[Data entries]
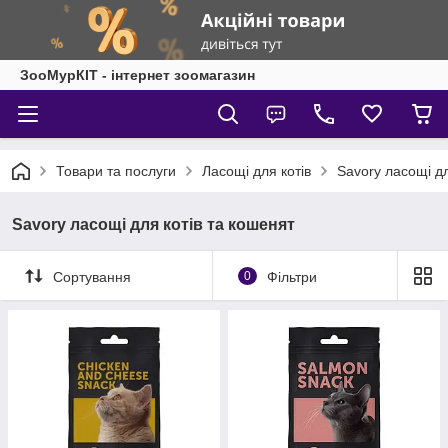
ЗооМурКІТ - інтернет зоомагазин
Товари та послуги
Ласощі для котів
Savory ласощі дл
Savory ласощі для котів та кошенят
Сортування
0
Фільтри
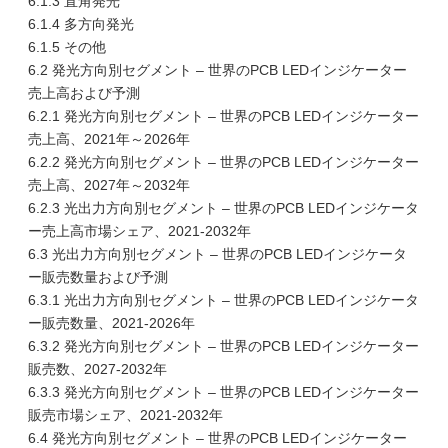
6.1.3 直角発光
6.1.4 多方向発光
6.1.5 その他
6.2 発光方向別セグメント – 世界のPCB LEDインジケーター
売上高および予測
6.2.1 発光方向別セグメント – 世界のPCB LEDインジケーター
売上高、2021年～2026年
6.2.2 発光方向別セグメント – 世界のPCB LEDインジケーター
売上高、2027年～2032年
6.2.3 光出力方向別セグメント – 世界のPCB LEDインジケータ
ー売上高市場シェア、2021-2032年
6.3 光出力方向別セグメント – 世界のPCB LEDインジケータ
ー販売数量および予測
6.3.1 光出力方向別セグメント – 世界のPCB LEDインジケータ
ー販売数量、2021-2026年
6.3.2 発光方向別セグメント – 世界のPCB LEDインジケーター
販売数、2027-2032年
6.3.3 発光方向別セグメント – 世界のPCB LEDインジケーター
販売市場シェア、2021-2032年
6.4 発光方向別セグメント – 世界のPCB LEDインジケーター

» DIRECTIONS FOR THIS TASK
Set down every entry above exactly as written. Leave out all pictures.

» ANSWER SPACE
ЗооМурКІТ - інтернет зоомагазин
Товари та послуги
Ласощі для котів
Savory ласощі дл
Savory ласощі для котів та кошенят
Сортування
0
Фільтри
6.1.3 直角発光
6.1.4 多方向発光
6.1.5 その他
6.2 発光方向別セグメント – 世界のPCB LEDインジケーター
売上高および予測
6.2.1 発光方向別セグメント – 世界のPCB LEDインジケーター
売上高、2021年～2026年
6.2.2 発光方向別セグメント – 世界のPCB LEDインジケーター
売上高、2027年～2032年
6.2.3 光出力方向別セグメント – 世界のPCB LEDインジケータ
ー売上高市場シェア、2021-2032年
6.3 光出力方向別セグメント – 世界のPCB LEDインジケータ
ー販売数量および予測
6.3.1 光出力方向別セグメント – 世界のPCB LEDインジケータ
ー販売数量、2021-2026年
6.3.2 発光方向別セグメント – 世界のPCB LEDインジケーター
販売数、2027-2032年
6.3.3 発光方向別セグメント – 世界のPCB LEDインジケーター
販売市場シェア、2021-2032年
6.4 発光方向別セグメント – 世界のPCB LEDインジケーター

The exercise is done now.